If hockey goonery is your cup of tea, then the Four-Nations mini-tournament between the United States and Canada certainly provided. As much off the ice as on. Beyond the fairly predictable player fights—that’s hockey!—leading up to the championship final were the partisan fans booing the opposing national anthems, triggered by the gasbag Trump administration’s belittling of Canadian prime minister Justin Trudeau and his sovereign nation—“soon to be known as governor of our 51st state.”
Canadian fans, in the end, weren’t shy about interpreting their Four Nations title as a triumph over their potential “11th Province,” and Trudeau got in his shot by declaring, “You can’t take our country—and you can’t take our game.” At the title joust, singer Chantal Kreviazuk made her own statement regarding independence by massaging a line in “O Canada!” from “in all our command” to “that only us command.”
But, too—and this saved the event—there was the best of the sport’s delightful, excruciatingly entertaining on-the-fly drama, and a respectful acknowledgement by players on both sides that the sport survived the political toxicity to cultivate new fans. There was the traditional post-championship handshake, hockey’s unique version of respect and diplomacy.
The final was the fourth most-watched NHL-affiliated game in history and biggest draw since the modern Nielsen era began in 1988.
Certainly, there was the reminder that sports always is political and that national rivalries add plenty of juice. For the Empire State Building and Toronto’s CN Tower to be lit up in the championship combatants‘ respective national colors was a nice touch, even as real hockey fans—while taking their patriotic sides—were fully aware (and appreciative) of crossover loyalties to the athletes.

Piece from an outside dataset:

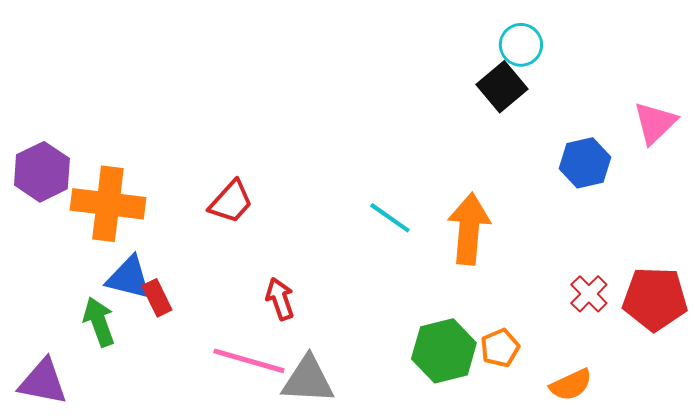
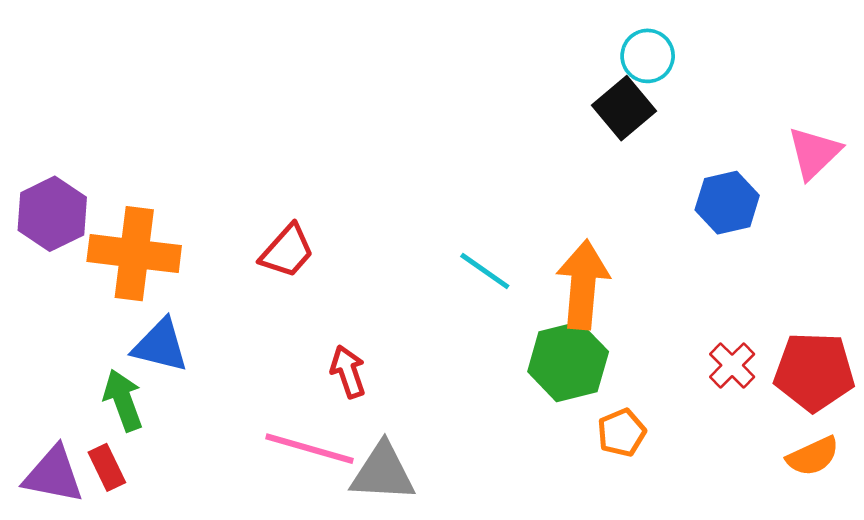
red rectangle: (157, 298) -> (107, 467), moved
green hexagon: (444, 351) -> (568, 362), moved
orange semicircle: (571, 385) -> (813, 456), moved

The U.S. team was filled with players who work for Canadian-based NHL teams, and visa versa. And it hasn’t been that long—maybe 50 years–since Canadians overwhelmingly peopled all NHL teams, the majority of which represented U.S. cities. A New York Rangers fan, Chicago Blackhawks fan, Detroit Red Wings fan, Boston Bruins fan, in rooting for his or her home team really was rooting for “our Canadians against your Canadians.” The father of superstar Connor McDavid, whose overtime goal won the Four Nations trophy for Canada, in fact was reportedly a big Boston Bruins fan. Cross-border allegiance, neighborly appreciation.
I thought of Corky DeGraauw, who was a 20-year-old from Toronto playing for the minor-league Long Island Ducks in 1971 when I was assigned to the team’s week-long bus trip to North Carolina and Pennsylvania. DeGraauw thought of how he would prefer flying to road games, “because it’s nice to look down at the ground that you’ve always seen before on maps, and see that there really isn’t a big red line which separates Canada and the U.S….”
We’re neighbors. L Cavanaugh’s Four-Nations summary in the Los Angeles Times mused that “Good neighbors are always there for each other.” He cited how the forestry minister of Canada’s Alberta province had sent firefighters to Los Angeles last month, returning a favor from 2023 when “California firefighters bravely supported Alberta in a time of great need.”
Cavanaugh wrote of “the goons who fought in Montreal” during the preliminary U.S.-Canada match, that “instead of playing their hearts out for their country, they deliberately put themselves in the penalty box. All pain, no gain. But that’s what goons do. They choose the performative over performance, spectacle over contribution, me over we—the exact opposite of what the legendary gold-medal winning 1980 U.S. Olympic hockey team was all about” amid its “Miracle on Ice” upset of the Soviet Union, that real Evil Empire.
Cavanaugh cited Canadian columnist Pete McMartin of the Vancouver Sun lamenting, “Goodbye America. … I’ve reached that point in our relationship where any admiration I have had for you has been replaced by a new, angry resolve, which is: I won’t consort with the enemy.”
The New York Times quoted a Canadian fan in the crowd for the final that “Canadians are so pumped to win this game. Because we can’t beat Trump, right? It’s the only thing we can beat them at — hockey.”
The match was enormously appealing theatre, given the showdown between the world’s two best national teams on such a highly visible stage—as big as the Olympics, in some ways. “With more than a decade of built-up tension between the two rivals, heat on the ice was inevitable,” according to the New York Times. “But for many, the championship game wasn’t about bragging rights alone.”
That clearly was because of the Trump administration’s economic and geopolitical bullying—the lack of statesmanship and tact fouling the North American air. It was a reminder, as the L.A. Times’ Cavanaugh put it, of goonery in the mix. “Goons never really win,” Cavanaugh wrote, “because they’re all about pulling down others.”